• _Exercise requirements_: I need only the number of lines in this data that contain the string "have".

Collected data:

Start of Block

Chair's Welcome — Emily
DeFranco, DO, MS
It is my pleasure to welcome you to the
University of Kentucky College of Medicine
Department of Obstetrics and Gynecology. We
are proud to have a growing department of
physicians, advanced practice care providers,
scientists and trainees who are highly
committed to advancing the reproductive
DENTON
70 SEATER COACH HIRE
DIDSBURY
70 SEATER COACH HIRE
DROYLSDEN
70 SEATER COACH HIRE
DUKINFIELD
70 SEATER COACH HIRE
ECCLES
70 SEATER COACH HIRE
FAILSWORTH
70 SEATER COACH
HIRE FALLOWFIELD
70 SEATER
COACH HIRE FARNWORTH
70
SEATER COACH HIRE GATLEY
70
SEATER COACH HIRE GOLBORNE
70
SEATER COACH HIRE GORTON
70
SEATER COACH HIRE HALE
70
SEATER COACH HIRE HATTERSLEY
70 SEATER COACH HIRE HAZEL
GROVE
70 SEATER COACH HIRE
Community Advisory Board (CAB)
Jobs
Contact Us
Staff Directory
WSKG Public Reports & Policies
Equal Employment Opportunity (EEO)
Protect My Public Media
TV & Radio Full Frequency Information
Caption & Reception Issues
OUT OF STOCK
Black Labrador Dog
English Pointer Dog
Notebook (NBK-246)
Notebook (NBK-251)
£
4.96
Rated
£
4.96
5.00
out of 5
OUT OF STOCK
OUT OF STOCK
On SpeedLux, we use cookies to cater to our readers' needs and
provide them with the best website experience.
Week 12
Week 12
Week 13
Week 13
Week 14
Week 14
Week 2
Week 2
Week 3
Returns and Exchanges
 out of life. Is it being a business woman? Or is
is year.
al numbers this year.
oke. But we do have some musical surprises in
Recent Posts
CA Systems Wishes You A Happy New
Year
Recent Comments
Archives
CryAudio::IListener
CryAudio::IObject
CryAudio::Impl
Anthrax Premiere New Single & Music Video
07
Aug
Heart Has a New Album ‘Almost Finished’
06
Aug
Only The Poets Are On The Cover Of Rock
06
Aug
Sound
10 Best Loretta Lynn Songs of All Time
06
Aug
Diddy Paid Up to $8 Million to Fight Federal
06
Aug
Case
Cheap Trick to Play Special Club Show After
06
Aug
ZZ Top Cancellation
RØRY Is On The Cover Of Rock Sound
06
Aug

End of Block

• _Solution to the exercise_: 2